The process is called task shifting and is run by international charity Maternal Childcare Advocacy International.
Dr Mofokeng’s first stop in Liberia was the CB Dunbar maternity hospital in rural Bong County, where just three full-time doctors serve the 65 000 population. She met one of them, Dr Obed Dolo, who is also the master trainer at the hospital responsible for upskilling nurses. “Dr. Dolo’s aim is to train midwives in months, rather than the years normally required to become a qualified doctor,“ says Dr Mofokeng.
The success at CB Dunbar has resulted in the project being rolled out to two more hospitals.
Dr Mofokeng also visited Redemption hospital in Monrovia, which provides free health care to a large slum area. With the Ebola epidemic, the hospital became overwhelmed with patients and had to be shut down. It recently re-opened but conditions are tough, with basic equipment, few staff and a shortage of drugs.
Dr Mofokeng witnessed a woman giving birth during an electricity outage, in sweltering heat without air conditioning, and heard of nurses operating by torchlight, sometimes improvising with a needle holder with a blade on it when a scalpel was not available.
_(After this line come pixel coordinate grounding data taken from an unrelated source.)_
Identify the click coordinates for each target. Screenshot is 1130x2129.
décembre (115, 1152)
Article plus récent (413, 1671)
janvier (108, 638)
She also witnessed the birth of two breech twins, which were the wrong way up and had to be taken out via Caesarean section. With neither baby breathing and minutes passing, Dr Mofokeng put on gloves and stepped in to help keep them alive, without incubators or even a stand for the team to use to resuscitate them.
Visibly emotional afterwards, Dr Mofokeng said, “I just couldn’t bare to watch and do nothing. The babies seem like they will make it but there’s no IV lines, there’s no incubators, there’s no ICU. In any other setting, these kids could have been incubated right then and cared for properly in ICU. To think that there’s so many other kids who don’t make it, every day… My heart’s very sore at the moment.”